Uma semana depois...

Mitch sentia-se melhor. Dia após dia, seu corpo apresentava algum sinal de que estava se recuperando mesmo em meio aos músculos incessantemente doloridos. O agente já estava habituado a dor – por conta do emprego –, então não se tornou tão difícil lidar com os desconfortos para dormir ou para se movimentar pela casa.

No fundo, o que realmente doía em Rapp já não tinha relação com seu organismo frágil, e sim com o buraco que havia se infiltrado em seu peito desde que Lydia o contara sobre a gravidez. Ele não sabia o que fazer.

O tempo todo nutria algum receio em tocar naquele assunto outra vez, mesmo que fosse para consolá-la. De noite, quando deitavam para dormir na mesma cama – já que Lydia estava morando provisoriamente com ele – não sabia se tinha algum passe livre para estender a mão e tocá-la na cintura. O misto de saudade e dor era um sentimento novo e ardido.

A noite que ainda atormentava seus pensamentos, a noite em que perdera sua mãe e também seu filho, ainda rangia no fundo de sua cabeça o tempo inteiro e ele reconhecia que toda a revolta e ira e desgaste da tragédia estava sendo soterrada pela preocupação por Lydia e pela forma como ela ainda reagia mesmo em pouco tempo.

Lydia se fechara. Ainda estava lidando com a culpa que insistia em afrontá-la, a saudade indesejada que sondava as veias sempre que pensava naquela criança. Diferente de Mitch, ela não conseguia reagir. Estava estagnada em luto e desamparo.

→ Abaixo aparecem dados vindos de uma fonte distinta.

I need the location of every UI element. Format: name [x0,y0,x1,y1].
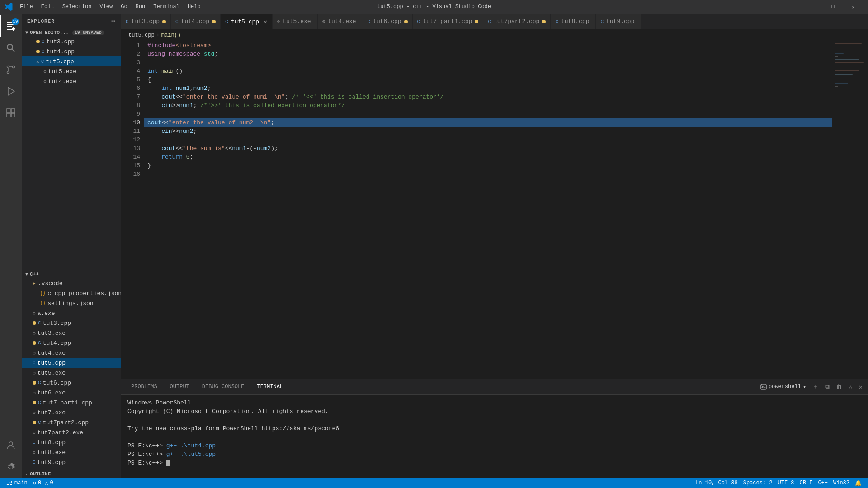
tab-tut9[interactable]: C tut9.cpp [596,14,641,29]
file-tut6-exe[interactable]: ⚙ tut6.exe [22,388,121,398]
open-editor-tut4exe[interactable]: ⚙ tut4.exe [22,76,121,86]
breadcrumb-symbol[interactable]: main() [161,32,181,38]
menu-edit[interactable]: Edit [38,2,58,12]
svg-rect-8 [7,113,10,117]
file-label: tut4.exe [38,350,66,357]
file-tut5-cpp[interactable]: C tut5.cpp [22,358,121,368]
open-editors-label: OPEN EDITO... [30,30,69,35]
open-editor-tut5[interactable]: ✕ C tut5.cpp [22,56,121,66]
file-tut7p2-cpp[interactable]: C tut7part2.cpp [22,418,121,427]
tab-tut4[interactable]: C tut4.cpp [171,14,221,29]
breadcrumb-file[interactable]: tut5.cpp [128,32,155,38]
file-tut9-cpp[interactable]: C tut9.cpp [22,457,121,467]
status-platform[interactable]: Win32 [830,478,852,488]
open-editor-tut3[interactable]: C tut3.cpp [22,37,121,47]
terminal-content[interactable]: Windows PowerShell Copyright (C) Microso… [121,395,868,478]
minimize-button[interactable]: — [802,0,823,14]
file-settings[interactable]: {} settings.json [22,298,121,308]
tab-tut3[interactable]: C tut3.cpp [121,14,171,29]
status-errors[interactable]: ⊗ 0 △ 0 [30,478,56,488]
file-tut3-cpp[interactable]: C tut3.cpp [22,318,121,328]
file-tut9-exe[interactable]: ⚙ tut9.exe [22,467,121,468]
code-editor[interactable]: 12345 6789 10 111213141516 #include<iost… [121,41,868,379]
vscode-folder[interactable]: ▸ .vscode [22,278,121,288]
tab-tut7p1[interactable]: C tut7 part1.cpp [413,14,484,29]
tab-tut4exe[interactable]: ⚙ tut4.exe [318,14,363,29]
status-spaces[interactable]: Spaces: 2 [741,478,775,488]
code-content[interactable]: #include<iostream> using namespace std; … [144,41,832,379]
menu-go[interactable]: Go [117,2,131,12]
error-count: 0 [38,480,41,486]
file-tut4-exe[interactable]: ⚙ tut4.exe [22,348,121,358]
exe-icon: ⚙ [43,69,47,75]
status-bar: ⎇ main ⊗ 0 △ 0 Ln 10, Col 38 Spaces: 2 U… [0,478,868,488]
file-tut6-cpp[interactable]: C tut6.cpp [22,378,121,388]
close-panel-button[interactable]: ✕ [857,382,864,392]
open-editor-tut5exe[interactable]: ⚙ tut5.exe [22,66,121,76]
menu-file[interactable]: File [16,2,37,12]
window-controls: — □ ✕ [802,0,863,14]
file-tut4-cpp[interactable]: C tut4.cpp [22,338,121,348]
tab-tut8[interactable]: C tut8.cpp [551,14,596,29]
panel-tab-terminal[interactable]: TERMINAL [250,381,289,393]
file-label: settings.json [47,300,93,307]
menu-selection[interactable]: Selection [59,2,95,12]
file-tut5-exe[interactable]: ⚙ tut5.exe [22,368,121,378]
delete-terminal-button[interactable]: 🗑 [834,382,844,391]
split-terminal-button[interactable]: ⧉ [823,382,831,391]
status-encoding[interactable]: UTF-8 [775,478,797,488]
tab-file-icon: C [417,19,420,24]
open-editor-tut4[interactable]: C tut4.cpp [22,47,121,56]
cpp-section[interactable]: ▼ C++ [22,270,121,278]
menu-terminal[interactable]: Terminal [150,2,183,12]
activity-explorer[interactable]: 19 [0,15,22,37]
tab-close-icon[interactable]: ✕ [264,18,267,26]
activity-settings[interactable] [0,456,22,478]
status-notifications[interactable]: 🔔 [852,478,864,488]
maximize-panel-button[interactable]: △ [847,382,854,392]
file-tut3-exe[interactable]: ⚙ tut3.exe [22,328,121,338]
menu-view[interactable]: View [96,2,116,12]
status-git[interactable]: ⎇ main [4,478,30,488]
tab-tut5[interactable]: C tut5.cpp ✕ [221,14,272,29]
file-c-cpp-props[interactable]: {} c_cpp_properties.json [22,288,121,298]
activity-bar: 19 [0,14,22,478]
activity-accounts[interactable] [0,435,22,456]
panel-tab-output[interactable]: OUTPUT [164,381,196,393]
panel-tab-debug[interactable]: DEBUG CONSOLE [196,381,251,393]
outline-section[interactable]: ▸ OUTLINE [22,470,121,478]
tabs-bar: C tut3.cpp C tut4.cpp C tut5.cpp ✕ ⚙ tut… [121,14,868,29]
tab-tut6[interactable]: C tut6.cpp [363,14,413,29]
file-tut7p2-exe[interactable]: ⚙ tut7part2.exe [22,427,121,437]
open-editors-chevron: ▼ [25,30,28,35]
tab-tut5exe[interactable]: ⚙ tut5.exe [273,14,318,29]
file-tut8-cpp[interactable]: C tut8.cpp [22,437,121,447]
title-bar: File Edit Selection View Go Run Terminal… [0,0,868,14]
file-a-exe[interactable]: ⚙ a.exe [22,308,121,318]
file-tut7p1-cpp[interactable]: C tut7 part1.cpp [22,398,121,408]
platform-label: Win32 [833,480,849,486]
menu-run[interactable]: Run [132,2,149,12]
activity-extensions[interactable] [0,102,22,124]
activity-search[interactable] [0,37,22,59]
shell-label[interactable]: powershell ▾ [759,383,808,391]
panel-tab-problems[interactable]: PROBLEMS [125,381,164,393]
status-position[interactable]: Ln 10, Col 38 [693,478,741,488]
open-editors-section[interactable]: ▼ OPEN EDITO... 19 UNSAVED [22,28,121,37]
file-tut8-exe[interactable]: ⚙ tut8.exe [22,447,121,457]
svg-point-0 [7,44,13,50]
status-eol[interactable]: CRLF [797,478,816,488]
file-label: .vscode [38,280,63,287]
add-terminal-button[interactable]: ＋ [811,382,821,392]
more-actions-icon[interactable]: ⋯ [112,17,116,25]
maximize-button[interactable]: □ [823,0,843,14]
close-button[interactable]: ✕ [843,0,863,14]
activity-source-control[interactable] [0,59,22,80]
language-label: C++ [818,480,828,486]
activity-run-debug[interactable] [0,80,22,102]
status-language[interactable]: C++ [815,478,830,488]
menu-help[interactable]: Help [184,2,204,12]
close-icon[interactable]: ✕ [36,59,39,65]
tab-tut7p2[interactable]: C tut7part2.cpp [483,14,551,29]
file-tut7-exe[interactable]: ⚙ tut7.exe [22,408,121,418]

Reconhecia que deveria estar habituada à sensação e a realidade de perder tudo que amava muito fácil, muito rápido, como se sempre estivesse à mercê de um destino que gostava de magoá-la sem grandes razões.

Sua certeza de que deveria estar correndo para fora da chuva de aflição que cobria-lhe a cabeça, ou repetindo para si mesma que em algum momento – como aconteceu em relação à Katherine e Gina – aquele corte aberto em seu peito fecharia tentava lhe mandar um sinal, mas o desespero silencioso em seu corpo tornava Lydia surda.

Não sabia se estava cedo demais para se recuperar ou se simplesmente, desde que tudo acontecera, seu corpo agora fosse, mesmo que de forma inconsciente, condicionado a sofrer. Lydia sabia que dor era parte de sua rotina. Sempre, por alguma razão, ela estava sofrendo.

Naquela semana em questão, não só sofreu pelo filho que insistia em se torturar ao pensar no formato do nariz ou boca, como também pelo receio que formigava nas mãos sempre que lembrava em ter matado Theo. Por todos os lados, em cada célula de seu corpo, um sentimento diferente a consumia. Estava cansada de sentir, de precisar pensar, estava exausta de saber que era estúpida por não ter coragem de virar-se para Mitch e dizer que o amava e só precisava de alguns dias em silêncio.

Para sua sorte, mesmo que não tivesse verbalizado seu anseio, ele reconhecera a necessidade dela. Mitch não tornou as coisas mais difíceis do que já eram e Lydia não demorou para perceber. Dois dias bastaram. Desde que contara a ele sobre o bebê, uma nova rachadura abriu-se entre eles.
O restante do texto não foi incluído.